The United Nations General Assembly honored Kim Jong Il with a moment of silence, in the latest international tribute to the late dictator who operated one of the most repressive countries in the world.
Nassir Abdulaziz Al-Nasser, president of the U.N. General Assembly, granted the request for the moment of silence Thursday. As the United States and other western delegations boycotted, the rest of the delegates and officials in the chamber stood in silence for about 25 seconds, some bowing their heads.
The tribute came after Nasser, as well as the leaders of Russia, Venezuela and other countries, visited the North Korean mission at the U.N. the day before, according to North Korea's state-run Korean Central News Agency.

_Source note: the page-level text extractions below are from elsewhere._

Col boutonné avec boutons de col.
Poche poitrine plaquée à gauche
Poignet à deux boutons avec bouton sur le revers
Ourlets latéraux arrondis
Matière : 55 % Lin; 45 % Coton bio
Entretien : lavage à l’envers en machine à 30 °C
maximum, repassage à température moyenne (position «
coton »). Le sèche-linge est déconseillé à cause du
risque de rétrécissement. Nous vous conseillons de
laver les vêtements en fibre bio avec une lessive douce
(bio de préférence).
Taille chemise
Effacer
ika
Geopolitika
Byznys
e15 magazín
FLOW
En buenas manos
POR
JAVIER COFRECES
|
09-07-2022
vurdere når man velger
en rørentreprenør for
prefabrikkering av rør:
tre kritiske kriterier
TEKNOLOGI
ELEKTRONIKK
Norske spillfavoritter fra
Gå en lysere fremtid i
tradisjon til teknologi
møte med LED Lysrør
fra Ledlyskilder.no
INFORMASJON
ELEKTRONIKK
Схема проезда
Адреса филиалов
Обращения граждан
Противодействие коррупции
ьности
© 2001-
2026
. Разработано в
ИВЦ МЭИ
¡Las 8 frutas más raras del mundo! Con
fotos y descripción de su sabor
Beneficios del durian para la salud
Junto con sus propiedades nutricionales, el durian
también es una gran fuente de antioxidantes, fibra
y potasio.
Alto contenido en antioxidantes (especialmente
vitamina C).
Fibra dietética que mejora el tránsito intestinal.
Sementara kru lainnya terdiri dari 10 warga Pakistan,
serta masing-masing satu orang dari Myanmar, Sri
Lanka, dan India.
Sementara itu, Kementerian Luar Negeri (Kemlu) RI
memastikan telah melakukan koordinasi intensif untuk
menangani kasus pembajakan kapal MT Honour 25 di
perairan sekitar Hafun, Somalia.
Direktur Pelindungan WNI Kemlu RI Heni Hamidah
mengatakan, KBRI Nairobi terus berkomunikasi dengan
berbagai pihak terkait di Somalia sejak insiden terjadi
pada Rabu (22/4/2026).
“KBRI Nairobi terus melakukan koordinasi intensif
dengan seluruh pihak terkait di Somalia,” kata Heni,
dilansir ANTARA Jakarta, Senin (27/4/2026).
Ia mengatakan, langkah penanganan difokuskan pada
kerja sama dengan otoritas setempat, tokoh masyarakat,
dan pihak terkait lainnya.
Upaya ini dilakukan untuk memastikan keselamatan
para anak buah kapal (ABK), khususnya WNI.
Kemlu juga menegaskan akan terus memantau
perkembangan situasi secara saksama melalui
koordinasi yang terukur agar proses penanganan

According to Reuters, Nasser said he granted the request from North Korea for the moment of silence because of "protocol," though some western diplomats were surprised.
The action seemed to conflict with a separate resolution adopted in the General Assembly voicing concern with human rights violations inside North Korea.
Earlier this week, KCNA also reported that former U.S. President Jimmy Carter sent a personal condolence letter to Kim Jong Un, the son of the late North Korean leader who was tapped to succeed him.
The news agency said Carter wished the next leader of North Korea "every success as he assumes his new responsibility of leadership, looking forward to another visit to (North Korea) in the future."
A representative for Carter so far has not returned a request for comment on whether the KCNA account was accurate.